Although the Five Nations Iroquois were a powerful force in North American history, written sources on the Iroquois, and the Oneida specifically, are finite. The pivotal and most commonly used sources are those created by the Jesuits. As such, a previously little-known and rarely cited document has great potential to add to our understanding of Iroquoian culture and history as well as offer a non-Jesuit perspective. Thus Nation Iroquoise, despite its anonymous authorship and date, has promise.

The Nation Iroquoise, edited and translated by José António Brandão with the assistance of K. Janet Rich, provides readers with a readily accessible document that details aspects of Oneida life and culture. As a professor in the Department of History at Western Michigan University and a seventeenth-century Iroquoian specialist, Brandão is well qualified to bring the neglected Nation Iroquoise document to light. Brandão initially found a 1931 transcription of the document while researching his dissertation in the National Archives of Canada. He later discovered the original, deposited in 1789, at the Bibliothèque Mazarine in Paris. It is this 'original' scribal copy that Brandão draws upon for his published edition.

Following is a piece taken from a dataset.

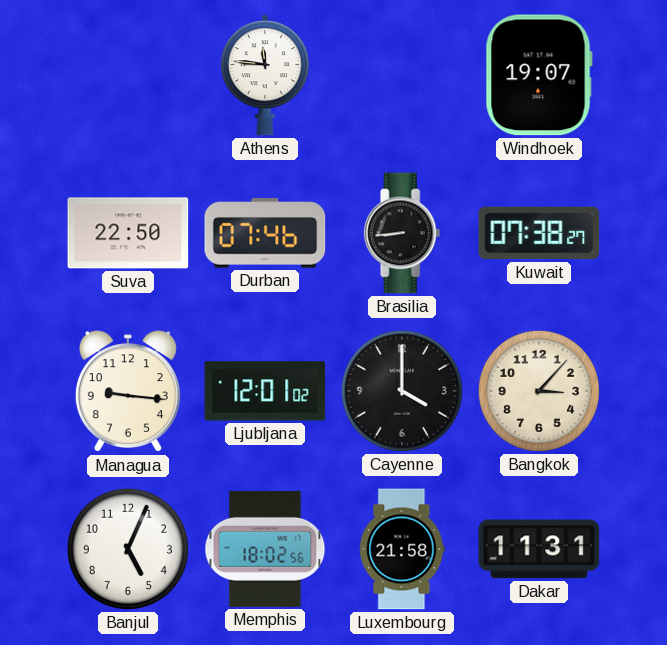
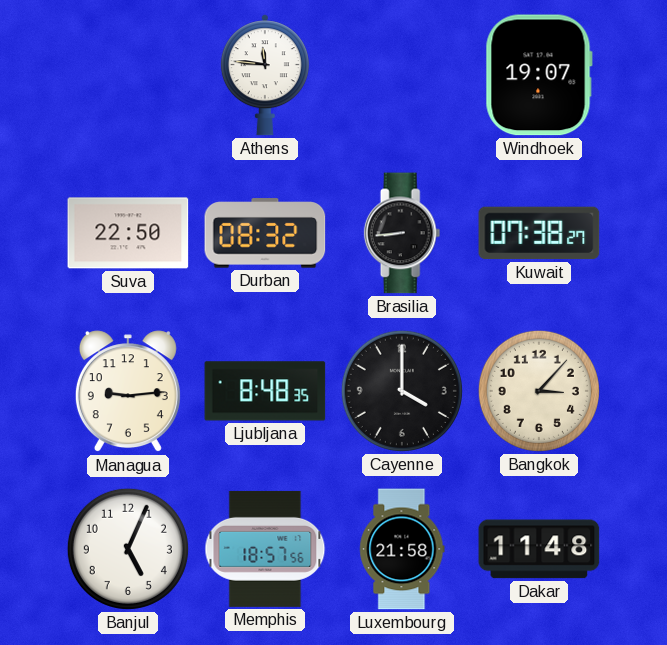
Durban: 07:46 -> 08:32
Managua: 9:16 -> 9:14
Ljubljana: 12:01 -> 8:48
Memphis: 18:02 -> 18:57
Dakar: 11:31 -> 11:48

While Brandão admits it is impossible to confirm the date or authorship of the manuscript, he offers a compelling argument that René Cuillerier, a former Oneida captive, created the document sometime in 1664 at the behest of the Sulpicians. If he is correct, scholars will want to judge for themselves this compelling record of the mid-seventeenth-century Oneida.

Despite its promise, a more detailed contextualization of the document, its authorship, and Iroquoian society is necessary. Brandão's concise discussion of the document's original author and date leads to a certain amount of skepticism. Similarly, his discussion of Iroquoian [End Page 144] culture and warfare needs further development to adequately prepare a non-specialist for the document.

Nation Iroquoise is organized into ten categories. The majority of the sections are the standard seventeenth-century fare that, while interesting, merely complements more extant sources. Beginning with a discussion of village location and regional resources, the author then provides ethnographic detail of Iroquois religion, government, intelligence, superstitions, and mourning practices. By far the most interesting and thoughtful description of the Iroquois focuses on their governing practices. Different types of councils are detailed, as well as who can call them, when they can be called, who is or is not invited, and their internal dynamics. In effect, as Brandão notes, the Nation Iroquoise reads like a how-to manual for Iroquoian politics. This section nicely contributes to written and oral accounts of a contemporary and historic nature dealing with council procedures. Also of great interest are the mental and verbal lapses by the original author's rendering of specific Iroquoian terms into French. One example which relates to the welcoming of prisoners by a village is found on pages 80-1: 'they give the greeting (that is their term)' or 'ils donñet la salüade (c'est leur terme).' The awkwardness found in the French text is often transposed into English, purposefully by Brandão, to maintain textual integrity and to permit consideration of whether or not it is the result of poor linguistic skills or examples of Iroquoian turn of phrase internalized by the author (44).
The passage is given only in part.